***** Study material
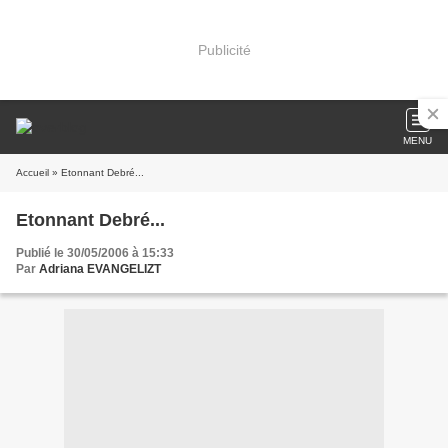
Publicité
MENU
Accueil
» Etonnant Debré...
Etonnant Debré...
Publié le 30/05/2006 à 15:33
Par
Adriana EVANGELIZT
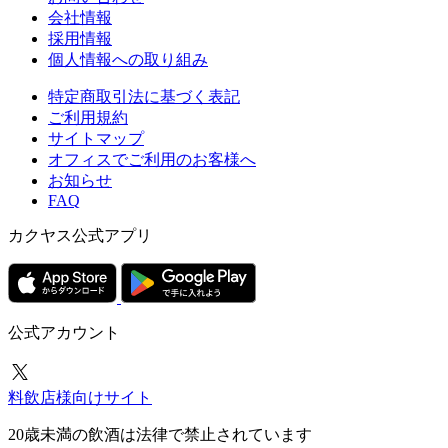
会社情報
採用情報
個人情報への取り組み
特定商取引法に基づく表記
ご利用規約
サイトマップ
オフィスでご利用のお客様へ
お知らせ
FAQ
カクヤス公式アプリ
公式アカウント
料飲店様向けサイト
20歳未満の飲酒は法律で禁止されています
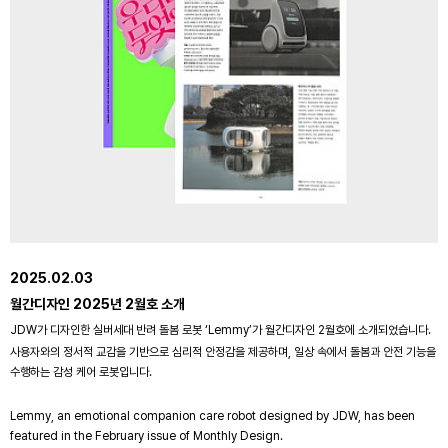
2025.02.03
월간디자인 2025년 2월호 소개
JDW가 디자인한 실버세대 반려 돌봄 로봇 ‘Lemmy’가 월간디자인 2월호에 소개되었습니다.
사용자와의 정서적 교감을 기반으로 심리적 안정감을 제공하며, 일상 속에서 돌봄과 안전 기능을
수행하는 감성 케어 로봇입니다.
Lemmy, an emotional companion care robot designed by JDW, has been
featured in the February issue of Monthly Design.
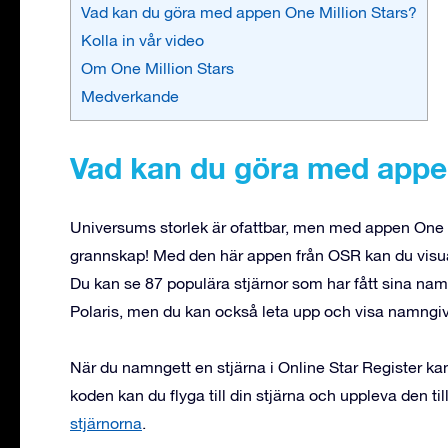
Vad kan du göra med appen One Million Stars?
Kolla in vår video
Om One Million Stars
Medverkande
Vad kan du göra med appen
Universums storlek är ofattbar, men med appen One M
grannskap! Med den här appen från OSR kan du visua
Du kan se 87 populära stjärnor som har fått sina namn
Polaris, men du kan också leta upp och visa namngivn
När du namngett en stjärna i Online Star Register kan
koden kan du flyga till din stjärna och uppleva den till
stjärnorna
.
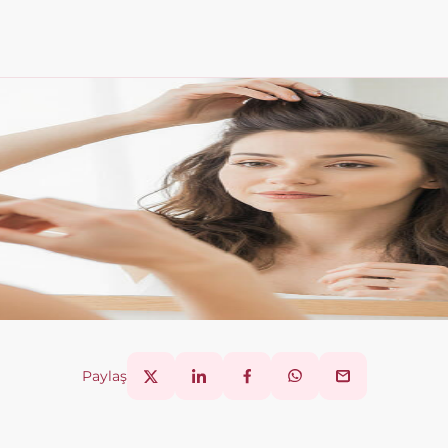
Paylaş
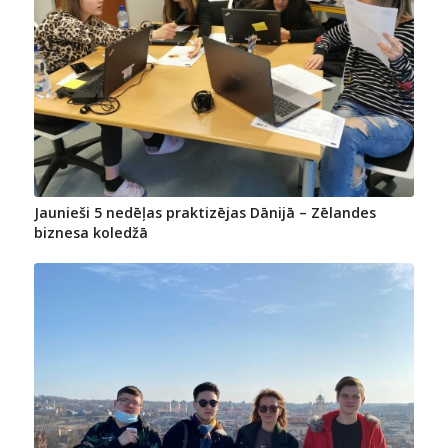
Jaunieši 5 nedēļas praktizējas Dānijā – Zēlandes
biznesa koledžā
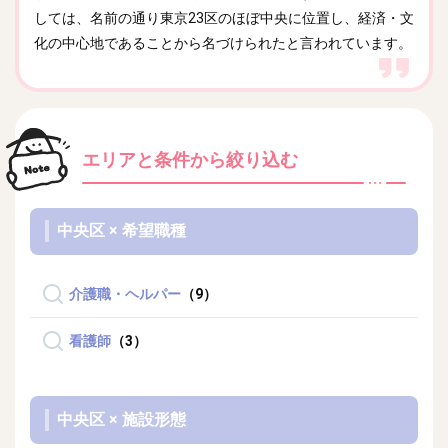
しては、名前の通り東京23区のほぼ中央に位置し、経済・文
化の中心地であることから名づけられたと言われています。
エリアと条件
から絞り込む
中央区 × 希望職種
介護職・ヘルパー
（9）
看護師
（3）
中央区 × 施設形態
**********
Goal of the exercise
Your answer should consist of every line from the entries that holds "stjärna".

Written solution
När du namngett en stjärna i Online Star Register kan
koden kan du flyga till din stjärna och uppleva den till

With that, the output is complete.